Nor is this aggressive move out of context – only the previous weekend the government had nationalised freight railways. This advance prompted renewed criticisms of a “standalone” government which only the previous week had lost the confidence of the outside world with a steep downgrading. Yet seen in isolation this renationalisation was no real cause for alarm – state entry here was virtually by default since the previous Mauricio Macri administration had run the privatisation banner up the flagpole (especially for the Belgrano line) and nobody in the private sector saluted. As with the Paraná waterway, state control is announced as temporary – a transition towards hybrid ownership along the lines of the mixed economy – and in this case at least the intention seems sincerer.

But the alarm bells are far more justified with the Hidrovía, not least because around 80 percent of the country’s foreign trade flows down it, whereas rail freight is a marginal factor with overland transportation largely in the grip of the teamsters. If rail freight is more a case of little to gain or lose with nationalisation, the risks are much higher with a waterway channelling the bulk of the country’s vital export revenues – risks sufficient to give pause to the government’s moderate sectors, which earlier this year had rolled over for three months any change in the Hidrovía’s current administration (a Belgian dredging company with a local partner). But in the heat of an escalating midterm election campaign the Kirchnerite wing has seized control invoking a nationalist ideology shrouding fiscal greed – the argument that nationalisation is necessary to counter contraband is entirely spurious because both the Coast Guard and Customs are already at hand to enforce state control.

Simplifying in the extreme Hidrovía management, it has until now basically consisted of keeping the waterway going through extremely costly and complex dredging operations financed by a fee of around US$3.40 per ton of cargo (totalling some 120 million tons). The idea of the latter as a new cash cow is extremely attractive to Kirchnerism – the big worry is that this money will be redirected to political slush funds, trimming the fiscal deficit, pandemic social assistance or indeed almost anything except the dredging so vital to keep the waterway going.
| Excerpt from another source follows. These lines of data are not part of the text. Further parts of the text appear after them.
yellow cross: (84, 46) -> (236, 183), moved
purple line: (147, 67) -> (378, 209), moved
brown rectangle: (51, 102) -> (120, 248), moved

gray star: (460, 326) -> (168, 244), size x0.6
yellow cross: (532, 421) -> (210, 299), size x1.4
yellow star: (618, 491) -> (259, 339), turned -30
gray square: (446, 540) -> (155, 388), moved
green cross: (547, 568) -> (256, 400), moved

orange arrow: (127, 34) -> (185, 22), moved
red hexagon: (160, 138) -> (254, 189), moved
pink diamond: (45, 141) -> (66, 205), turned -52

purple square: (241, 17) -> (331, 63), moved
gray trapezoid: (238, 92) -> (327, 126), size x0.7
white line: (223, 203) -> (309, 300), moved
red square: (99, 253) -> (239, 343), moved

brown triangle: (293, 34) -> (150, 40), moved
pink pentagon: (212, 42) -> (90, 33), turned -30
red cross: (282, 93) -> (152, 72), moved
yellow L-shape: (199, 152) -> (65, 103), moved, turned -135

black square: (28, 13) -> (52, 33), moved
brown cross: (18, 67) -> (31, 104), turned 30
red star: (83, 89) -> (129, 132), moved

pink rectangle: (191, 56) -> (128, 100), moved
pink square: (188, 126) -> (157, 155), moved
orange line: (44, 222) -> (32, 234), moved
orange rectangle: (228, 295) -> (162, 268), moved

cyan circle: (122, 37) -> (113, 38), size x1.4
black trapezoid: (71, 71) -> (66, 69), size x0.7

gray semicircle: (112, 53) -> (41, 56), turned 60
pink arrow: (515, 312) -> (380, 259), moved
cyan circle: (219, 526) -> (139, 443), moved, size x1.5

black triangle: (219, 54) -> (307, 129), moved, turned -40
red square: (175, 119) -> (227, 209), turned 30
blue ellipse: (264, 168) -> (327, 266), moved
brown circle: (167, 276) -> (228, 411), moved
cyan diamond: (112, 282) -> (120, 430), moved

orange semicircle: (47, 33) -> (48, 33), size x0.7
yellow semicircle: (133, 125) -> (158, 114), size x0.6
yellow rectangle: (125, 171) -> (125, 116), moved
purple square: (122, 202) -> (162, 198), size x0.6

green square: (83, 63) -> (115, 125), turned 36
A challenge greater than ever, with the Paraná approaching its lowest depths in history in this generally dry year (less than a metre deep in the vicinity of Rosario).

Any confidence as to a state deep in the red, with a long record of loss-making public ownership and denied overseas credit being up to this challenge is almost totally lacking. At least two possible outcomes here. One is that cash flow will outweigh all other considerations with the state refusing to relax its grip on a waterway denied the investments to save this artery from increasing clots. And the other is that the government is sincere in saying that state control will be temporary (if only because it has no other choice) and that administration of the waterway will eventually return to external hands – with the huge difference that the Belgians stand to be replaced by Shanghai Dredging. In the name of sovereignty an increasing handover of the country to the Chinese superpower could thus be underway. 

The future of the waterway is thus up in the air (to mix metaphors) but last week’s moves against both rail freight and the Hidrovía show the general trend to be unmistakable – if this government has declared such a dynamic sector of the 21st century as telecommunications to be a public service (another Chinese advance underway here?) in the name of a 19th century nationalism, what doubts can there be about an omnipresent state invading all areas of the economy? The opposition talks a lot about defending republican institutions but surely this front is equally important.